Je me réveillais la nuit pour me trouver face à face avec une souris qui me fixait du regard dans un trou de la paroi. Je clignais des yeux, secouais la tête pour essayer d'échapper à cette apparition. Mais elle revenait. Parfois c'était un rat. Ces « animaux » avaient un aspect étrange, spectral; un air sinistre et moqueur. Je sentais bien que leur regard fixe et accusateur allait me rendre fou.

Mon lit tremblait et craquait, tant je me tordais d'horreur devant les images qui se dessinaient sur la paroi. Je glapissais les plus affreux blasphèmes en criant à Dieu de me foudroyer sur-le-champ, quand ces fantômes d'animaux me hantaient de leur regard hallucinant. La vision cessait pendant de courts moments, mais ce temps de répit était suivi d'un pénible réveil : un mal de tête effroyable, un corps tremblant, une soif dévorante et des nausées obsédantes. Je me murmurais à moi-même : « Il faudra que ça finisse, il faudra que ça finisse... » Mais quelques minutes plus tard, je tendais la main vers le « revigorant » pour inaugurer un nouveau jour de morne folie.

Il m'arrivait de n'avoir rien à portée pour étancher ma soif matinale.

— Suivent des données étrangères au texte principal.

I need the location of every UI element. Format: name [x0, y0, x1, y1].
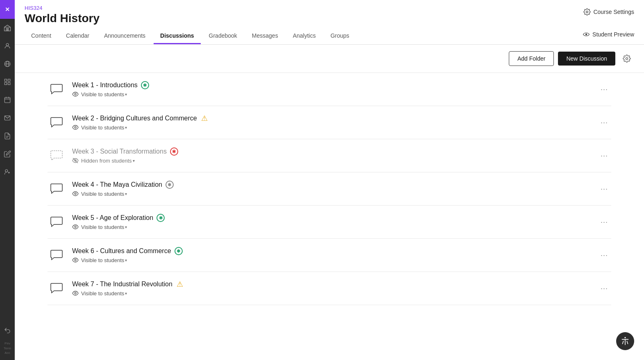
discussion-chat-icon	[48, 279, 66, 297]
chevron-down-icon: ▾	[125, 192, 127, 196]
toolbar-settings-button[interactable]	[619, 51, 634, 66]
visibility-dropdown[interactable]: Visible to students ▾	[81, 125, 127, 131]
svg-point-21	[586, 11, 588, 13]
sidebar: ✕	[0, 0, 15, 360]
svg-rect-8	[8, 79, 10, 81]
discussion-title[interactable]: Week 5 - Age of Exploration	[72, 214, 153, 222]
sidebar-close-button[interactable]: ✕	[0, 0, 15, 19]
more-options-button[interactable]: ···	[597, 249, 611, 261]
tab-calendar[interactable]: Calendar	[59, 28, 96, 44]
discussion-title[interactable]: Week 6 - Cultures and Commerce	[72, 247, 171, 255]
grid-icon[interactable]	[0, 73, 15, 91]
institution-icon[interactable]	[0, 19, 15, 37]
tab-messages[interactable]: Messages	[245, 28, 285, 44]
chevron-down-icon: ▾	[133, 158, 135, 163]
badge-green-icon: ✱	[156, 214, 165, 222]
discussion-item: Week 2 - Bridging Cultures and Commerce …	[48, 106, 611, 139]
visibility-text: Visible to students	[81, 91, 124, 97]
eye-icon	[72, 91, 79, 97]
new-discussion-button[interactable]: New Discussion	[558, 52, 615, 66]
tab-content[interactable]: Content	[25, 28, 58, 44]
toolbar-gear-icon	[623, 54, 631, 63]
student-preview-icon	[583, 31, 590, 38]
visibility-text: Visible to students	[81, 257, 124, 263]
discussion-item: Week 1 - Introductions ✱ Visible to stud…	[48, 73, 611, 106]
svg-rect-10	[8, 83, 10, 85]
tab-discussions[interactable]: Discussions	[154, 28, 200, 44]
svg-point-18	[5, 170, 8, 172]
svg-point-29	[75, 193, 76, 195]
chevron-down-icon: ▾	[125, 125, 127, 130]
eye-icon	[72, 224, 79, 230]
person-add-icon[interactable]	[0, 163, 15, 181]
calendar-icon[interactable]	[0, 91, 15, 109]
visibility-dropdown[interactable]: Hidden from students ▾	[81, 158, 135, 164]
more-options-button[interactable]: ···	[597, 183, 611, 195]
discussion-title[interactable]: Week 4 - The Maya Civilization	[72, 181, 162, 188]
discussion-info: Week 1 - Introductions ✱ Visible to stud…	[72, 81, 591, 97]
discussion-title[interactable]: Week 2 - Bridging Cultures and Commerce	[72, 115, 197, 122]
slash-eye-icon	[72, 157, 79, 164]
warning-icon: ⚠	[176, 280, 184, 288]
edit-icon[interactable]	[0, 145, 15, 163]
document-icon[interactable]	[0, 127, 15, 145]
visibility-dropdown[interactable]: Visible to students ▾	[81, 91, 127, 97]
discussion-item: Week 6 - Cultures and Commerce ✱ Visible…	[48, 239, 611, 272]
tab-groups[interactable]: Groups	[324, 28, 356, 44]
visibility-text: Visible to students	[81, 125, 124, 131]
accessibility-button[interactable]	[616, 332, 634, 350]
course-settings-label: Course Settings	[593, 9, 634, 15]
add-folder-button[interactable]: Add Folder	[509, 51, 554, 66]
discussion-chat-icon	[48, 180, 66, 198]
tab-announcements[interactable]: Announcements	[98, 28, 152, 44]
visibility-dropdown[interactable]: Visible to students ▾	[81, 191, 127, 197]
eye-icon	[72, 257, 79, 263]
svg-point-24	[626, 58, 628, 60]
toolbar: Add Folder New Discussion	[15, 45, 644, 73]
more-options-button[interactable]: ···	[597, 117, 611, 129]
globe-icon[interactable]	[0, 55, 15, 73]
more-options-button[interactable]: ···	[597, 150, 611, 162]
header: HIS324 World History Course Settings Con…	[15, 0, 644, 45]
svg-rect-2	[8, 29, 9, 31]
mail-icon[interactable]	[0, 109, 15, 127]
svg-point-32	[75, 292, 76, 294]
discussion-info: Week 6 - Cultures and Commerce ✱ Visible…	[72, 247, 591, 263]
svg-rect-0	[5, 27, 11, 31]
more-options-button[interactable]: ···	[597, 216, 611, 228]
chevron-down-icon: ▾	[125, 258, 127, 263]
eye-icon	[72, 290, 79, 297]
visibility-dropdown[interactable]: Visible to students ▾	[81, 257, 127, 263]
visibility-text: Visible to students	[81, 224, 124, 230]
discussion-item: Week 5 - Age of Exploration ✱ Visible to…	[48, 206, 611, 239]
discussion-info: Week 2 - Bridging Cultures and Commerce …	[72, 114, 591, 131]
svg-point-23	[586, 34, 587, 35]
more-options-button[interactable]: ···	[597, 84, 611, 95]
more-options-button[interactable]: ···	[597, 283, 611, 294]
student-preview-label: Student Preview	[592, 31, 634, 38]
svg-rect-1	[6, 29, 7, 31]
visibility-text: Visible to students	[81, 191, 124, 197]
back-icon[interactable]	[0, 322, 15, 340]
user-icon[interactable]	[0, 37, 15, 55]
discussion-item: Week 4 - The Maya Civilization ✱ Visible…	[48, 172, 611, 206]
svg-point-33	[624, 337, 626, 338]
course-settings-button[interactable]: Course Settings	[583, 8, 634, 16]
discussion-title[interactable]: Week 1 - Introductions	[72, 82, 138, 89]
badge-gray-icon: ✱	[166, 181, 174, 189]
tab-analytics[interactable]: Analytics	[286, 28, 322, 44]
discussion-info: Week 7 - The Industrial Revolution ⚠ Vis…	[72, 280, 591, 297]
visibility-dropdown[interactable]: Visible to students ▾	[81, 290, 127, 297]
student-preview-button[interactable]: Student Preview	[583, 31, 634, 42]
discussion-title[interactable]: Week 3 - Social Transformations	[72, 148, 167, 155]
course-title: World History	[25, 12, 100, 25]
svg-rect-9	[5, 83, 7, 85]
warning-icon: ⚠	[200, 114, 209, 122]
main-content: HIS324 World History Course Settings Con…	[15, 0, 644, 360]
discussion-title[interactable]: Week 7 - The Industrial Revolution	[72, 281, 172, 288]
discussion-item: Week 7 - The Industrial Revolution ⚠ Vis…	[48, 272, 611, 305]
tab-gradebook[interactable]: Gradebook	[202, 28, 244, 44]
accessibility-icon	[620, 336, 630, 346]
visibility-dropdown[interactable]: Visible to students ▾	[81, 224, 127, 230]
visibility-text: Visible to students	[81, 290, 124, 297]
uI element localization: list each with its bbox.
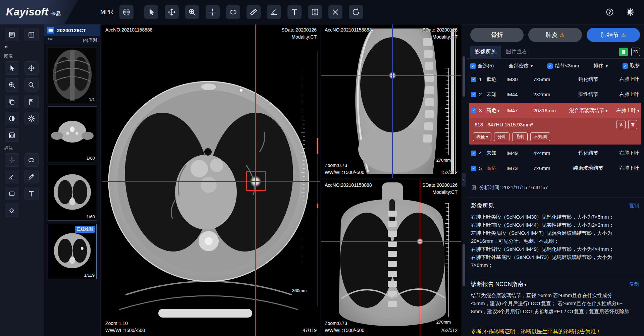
tab-imaging-findings[interactable]: 影像所见 <box>470 46 501 58</box>
sagittal-crosshair-horizontal[interactable] <box>321 75 461 76</box>
axial-slice-track[interactable] <box>317 51 318 306</box>
nodule-row-3[interactable]: 3 高危 IM47 20×16mm 混合磨玻璃结节 左肺上叶 <box>469 103 641 118</box>
followup-compare-button[interactable] <box>616 120 626 129</box>
zoom-tool-button[interactable] <box>185 5 199 19</box>
mpr-view-button[interactable]: MPR <box>119 5 133 19</box>
rail-zoom-tool[interactable] <box>5 78 19 92</box>
series-list-toggle[interactable] <box>5 28 19 41</box>
nodule-location-dropdown[interactable]: 左肺上叶 <box>608 107 639 114</box>
window-level-tool-button[interactable] <box>308 5 322 19</box>
angle-tool-button[interactable] <box>267 5 281 19</box>
ellipse-tool-button[interactable] <box>226 5 240 19</box>
axial-crosshair-horizontal[interactable] <box>102 181 320 182</box>
rail-pan-tool[interactable] <box>24 61 39 75</box>
checkbox[interactable] <box>471 92 476 97</box>
copy-findings-link[interactable]: 复制 <box>629 203 639 209</box>
rail-magnify-tool[interactable] <box>24 78 39 92</box>
panel-expander-handle[interactable] <box>462 173 466 186</box>
sort-dropdown[interactable]: 排序 <box>594 63 608 69</box>
axial-slice-marker[interactable] <box>317 138 318 154</box>
warning-icon: ⚠ <box>621 32 626 38</box>
coronal-viewport[interactable]: 270mm AccNO:202101158888 SDate:20200126 … <box>321 180 461 336</box>
feature-tag-spiculation[interactable]: 毛刺 <box>512 132 528 141</box>
thumbnail-series-4-selected[interactable]: 已经检测 1/119 <box>48 224 97 279</box>
nodule-type-dropdown[interactable]: 混合磨玻璃结节 <box>568 107 608 114</box>
series-header[interactable]: 20200126CT <box>44 24 100 36</box>
thumbnail-xray[interactable]: 1/1 <box>48 48 97 103</box>
help-icon: ? <box>606 8 614 16</box>
nodule-row-4[interactable]: 4 未知 IM49 4×4mm 钙化结节 右肺下叶 <box>469 146 641 161</box>
pan-tool-button[interactable] <box>165 5 179 19</box>
delete-nodule-button[interactable] <box>628 120 637 129</box>
checkbox[interactable] <box>471 77 476 82</box>
coronal-crosshair-horizontal[interactable] <box>321 241 461 242</box>
help-button[interactable]: ? <box>603 5 617 19</box>
nodule-roi-box[interactable] <box>246 171 266 191</box>
report-title-dropdown[interactable]: 诊断报告 NCCN指南 <box>471 280 526 288</box>
checkbox[interactable] <box>547 63 553 69</box>
ruler-tool-button[interactable] <box>247 5 261 19</box>
nodule-index: 3 <box>479 108 486 113</box>
coronal-scrollbar-handle[interactable] <box>463 244 465 286</box>
nodule-row-2[interactable]: 2 未知 IM44 2×2mm 实性结节 右肺上叶 <box>469 87 641 102</box>
axial-slice-marker-2[interactable] <box>317 204 318 208</box>
thumbnail-series-3[interactable]: 1/60 <box>48 165 97 221</box>
copy-report-link[interactable]: 复制 <box>629 281 639 287</box>
checkbox[interactable] <box>471 166 476 171</box>
sagittal-viewport[interactable]: 270mm AccNO:202101158888 SDate:20200126 … <box>321 24 461 178</box>
rail-brightness-tool[interactable] <box>24 112 39 125</box>
feature-dropdown[interactable]: 表征 <box>473 132 491 141</box>
nodule-row-5[interactable]: 5 高危 IM73 7×6mm 纯磨玻璃结节 右肺下叶 <box>469 161 641 176</box>
annot-ellipse-tool[interactable] <box>24 153 39 167</box>
select-all-filter[interactable]: 全选(5) <box>470 63 494 69</box>
checkbox[interactable] <box>623 63 628 69</box>
tab-fracture[interactable]: 骨折 <box>470 28 524 42</box>
settings-button[interactable] <box>623 5 637 19</box>
collapse-rail-button[interactable]: « <box>0 41 44 50</box>
risk-level-dropdown[interactable]: 高危 <box>486 107 506 114</box>
annot-angle-tool[interactable] <box>5 170 19 183</box>
layout-toggle[interactable] <box>24 28 39 41</box>
report-chip-button[interactable] <box>619 48 628 56</box>
feature-tag-irregular[interactable]: 不规则 <box>530 132 550 141</box>
sagittal-scrollbar-handle[interactable] <box>463 56 465 97</box>
thumbnail-series-2[interactable]: 1/60 <box>48 106 97 162</box>
annot-rect-tool[interactable] <box>5 187 19 200</box>
annot-text-tool[interactable] <box>24 187 39 200</box>
rail-flag-tool[interactable] <box>24 95 39 108</box>
coronal-crosshair-vertical[interactable] <box>420 180 420 336</box>
tab-fracture-label: 骨折 <box>491 31 503 39</box>
pointer-tool-button[interactable] <box>144 5 158 19</box>
lt3mm-filter[interactable]: 结节<3mm <box>547 63 579 69</box>
axial-viewport[interactable]: 360mm AccNO:202101158888 SDate:20200126 … <box>102 24 320 336</box>
sagittal-crosshair-vertical[interactable] <box>392 24 393 178</box>
checkbox[interactable] <box>470 63 476 69</box>
nodule-row-1[interactable]: 1 低危 IM30 7×5mm 钙化结节 右肺上叶 <box>469 72 641 87</box>
checkbox[interactable] <box>471 108 476 113</box>
density-dropdown[interactable]: 全部密度 <box>508 63 533 69</box>
tab-pneumonia[interactable]: 肺炎 ⚠ <box>528 28 582 42</box>
ct-thumb-image <box>48 107 97 162</box>
rail-contrast-tool[interactable] <box>5 112 19 125</box>
checkbox[interactable] <box>471 151 476 156</box>
ellipse-icon <box>229 8 237 16</box>
round-filter[interactable]: 取整 <box>623 63 640 69</box>
tab-lung-nodule[interactable]: 肺结节 ⚠ <box>587 28 640 42</box>
xray-thumb-image <box>48 48 97 103</box>
nodule-location: 右肺上叶 <box>608 91 639 98</box>
view-2d-toggle[interactable]: 2D <box>631 48 640 56</box>
round-label: 取整 <box>630 63 640 69</box>
crosshair-tool-button[interactable] <box>206 5 220 19</box>
report-body: 结节为混合磨玻璃结节，直径 ≥6mm 若≥6mm且存在伴实性成分 ≤5mm，建议… <box>471 291 639 316</box>
reset-tool-button[interactable] <box>349 5 363 19</box>
rail-histogram-tool[interactable] <box>5 128 19 142</box>
clear-tool-button[interactable] <box>328 5 342 19</box>
annot-crosshair-tool[interactable] <box>5 153 19 167</box>
feature-tag-lobulation[interactable]: 分叶 <box>494 132 509 141</box>
annot-eraser-tool[interactable] <box>5 204 19 217</box>
rail-copy-tool[interactable] <box>5 95 19 108</box>
text-tool-button[interactable] <box>287 5 302 19</box>
rail-pointer-tool[interactable] <box>5 61 19 75</box>
tab-image-view[interactable]: 图片查看 <box>501 46 532 58</box>
annot-pencil-tool[interactable] <box>24 170 39 183</box>
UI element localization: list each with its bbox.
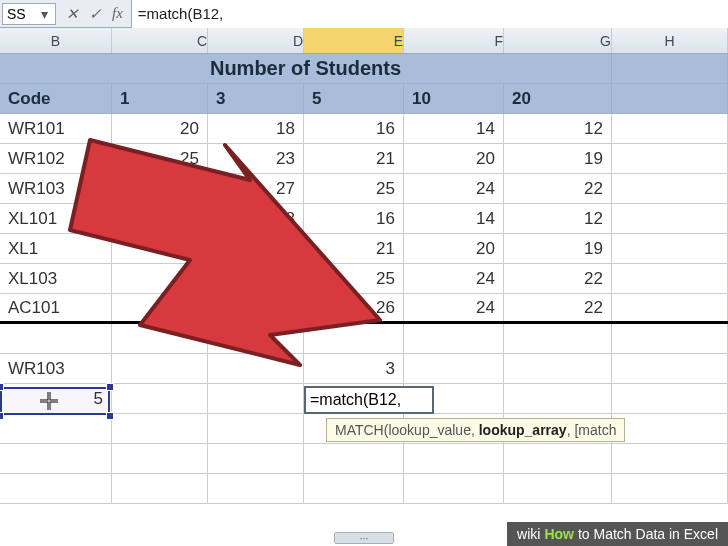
cell-empty[interactable] <box>612 84 728 113</box>
cell[interactable]: 25 <box>112 144 208 173</box>
cell-empty[interactable] <box>612 294 728 321</box>
cell[interactable]: 28 <box>112 174 208 203</box>
col-header-H[interactable]: H <box>612 28 728 53</box>
cell[interactable] <box>112 294 208 321</box>
cancel-icon[interactable]: ✕ <box>66 5 79 23</box>
cell-b12-selected[interactable]: 5 <box>0 384 112 413</box>
cell-empty[interactable] <box>0 474 112 503</box>
cell-empty[interactable] <box>0 414 112 443</box>
enter-icon[interactable]: ✓ <box>89 5 102 23</box>
name-box-dropdown-icon[interactable]: ▾ <box>37 6 51 22</box>
fx-icon[interactable]: fx <box>112 5 123 22</box>
cell-code[interactable]: WR102 <box>0 144 112 173</box>
cell-empty[interactable] <box>612 264 728 293</box>
cell[interactable]: 22 <box>504 264 612 293</box>
cell-empty[interactable] <box>112 384 208 413</box>
cell[interactable]: 18 <box>208 204 304 233</box>
horizontal-scroll-thumb[interactable]: ··· <box>334 532 394 544</box>
cell[interactable]: 20 <box>404 234 504 263</box>
cell-empty[interactable] <box>612 114 728 143</box>
cell[interactable]: 21 <box>304 144 404 173</box>
cell[interactable]: 21 <box>304 234 404 263</box>
cell-empty[interactable] <box>612 54 728 83</box>
cell-empty[interactable] <box>208 444 304 473</box>
spreadsheet-grid[interactable]: Number of Students Code 1 3 5 10 20 WR10… <box>0 54 728 504</box>
cell-editor[interactable]: =match(B12, <box>304 386 434 414</box>
cell-empty[interactable] <box>504 324 612 353</box>
cell-empty[interactable] <box>208 384 304 413</box>
cell-empty[interactable] <box>504 354 612 383</box>
cell[interactable]: 22 <box>504 294 612 321</box>
cell[interactable]: 28 <box>208 294 304 321</box>
name-box[interactable]: SS ▾ <box>2 3 56 25</box>
cell-match-result[interactable]: 3 <box>304 354 404 383</box>
cell-empty[interactable] <box>0 444 112 473</box>
col-header-F[interactable]: F <box>404 28 504 53</box>
cell[interactable] <box>112 264 208 293</box>
cell[interactable]: 19 <box>504 144 612 173</box>
col-header-C[interactable]: C <box>112 28 208 53</box>
cell-empty[interactable] <box>112 354 208 383</box>
cell[interactable]: 19 <box>504 234 612 263</box>
cell[interactable]: 27 <box>208 174 304 203</box>
cell-code[interactable]: XL101 <box>0 204 112 233</box>
cell[interactable]: 22 <box>504 174 612 203</box>
cell-empty[interactable] <box>304 444 404 473</box>
cell-empty[interactable] <box>504 384 612 413</box>
cell-empty[interactable] <box>208 474 304 503</box>
cell[interactable]: 27 <box>208 264 304 293</box>
cell[interactable]: 16 <box>304 114 404 143</box>
cell[interactable]: 14 <box>404 204 504 233</box>
cell-empty[interactable] <box>112 444 208 473</box>
cell-empty[interactable] <box>612 324 728 353</box>
cell[interactable]: 20 <box>112 114 208 143</box>
col-header-D[interactable]: D <box>208 28 304 53</box>
cell-empty[interactable] <box>404 354 504 383</box>
cell[interactable]: 12 <box>504 204 612 233</box>
cell[interactable]: 2 <box>112 234 208 263</box>
cell-empty[interactable] <box>208 414 304 443</box>
cell-lookup-code[interactable]: WR103 <box>0 354 112 383</box>
formula-input[interactable]: =match(B12, <box>131 0 728 28</box>
col-header-E[interactable]: E <box>304 28 404 53</box>
cell-empty[interactable] <box>612 384 728 413</box>
cell-empty[interactable] <box>404 444 504 473</box>
cell[interactable]: 20 <box>404 144 504 173</box>
cell[interactable]: 25 <box>304 264 404 293</box>
cell-empty[interactable] <box>612 444 728 473</box>
cell[interactable]: 23 <box>208 234 304 263</box>
cell-empty[interactable] <box>208 354 304 383</box>
cell-empty[interactable] <box>612 234 728 263</box>
cell-empty[interactable] <box>304 324 404 353</box>
col-header-G[interactable]: G <box>504 28 612 53</box>
cell-code[interactable]: WR103 <box>0 174 112 203</box>
cell-empty[interactable] <box>304 474 404 503</box>
cell-code[interactable]: AC101 <box>0 294 112 321</box>
cell[interactable]: 24 <box>404 294 504 321</box>
cell-empty[interactable] <box>612 414 728 443</box>
cell-empty[interactable] <box>504 474 612 503</box>
cell-empty[interactable] <box>504 444 612 473</box>
cell-empty[interactable] <box>612 354 728 383</box>
cell-empty[interactable] <box>0 324 112 353</box>
cell[interactable]: 24 <box>404 264 504 293</box>
cell-empty[interactable] <box>612 144 728 173</box>
col-header-B[interactable]: B <box>0 28 112 53</box>
cell-empty[interactable] <box>612 204 728 233</box>
cell[interactable]: 25 <box>304 174 404 203</box>
cell[interactable]: 14 <box>404 114 504 143</box>
cell-empty[interactable] <box>404 474 504 503</box>
cell[interactable]: 2 <box>112 204 208 233</box>
cell-empty[interactable] <box>208 324 304 353</box>
cell-code[interactable]: XL103 <box>0 264 112 293</box>
cell-empty[interactable] <box>404 324 504 353</box>
cell-code[interactable]: XL1 <box>0 234 112 263</box>
cell[interactable]: 12 <box>504 114 612 143</box>
cell[interactable]: 16 <box>304 204 404 233</box>
cell[interactable]: 23 <box>208 144 304 173</box>
cell[interactable]: 26 <box>304 294 404 321</box>
cell-empty[interactable] <box>112 474 208 503</box>
cell-code[interactable]: WR101 <box>0 114 112 143</box>
cell-empty[interactable] <box>612 474 728 503</box>
cell[interactable]: 24 <box>404 174 504 203</box>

La veille, j'avais été trop ivre pour m'assurer une gorgée de rhum au réveil. Le dimanche, je partais dans la campagne et frappais à la porte d'un débit. J'exhibais un billet de chemin de fer en affirmant être un voyageur en quête d'un rafraîchissement. Le tenancier ne pouvait distinguer un ticket périmé d'un valable, et il me donnait à boire. Voilà à quelles manigances m'a poussé ma soif d'alcool.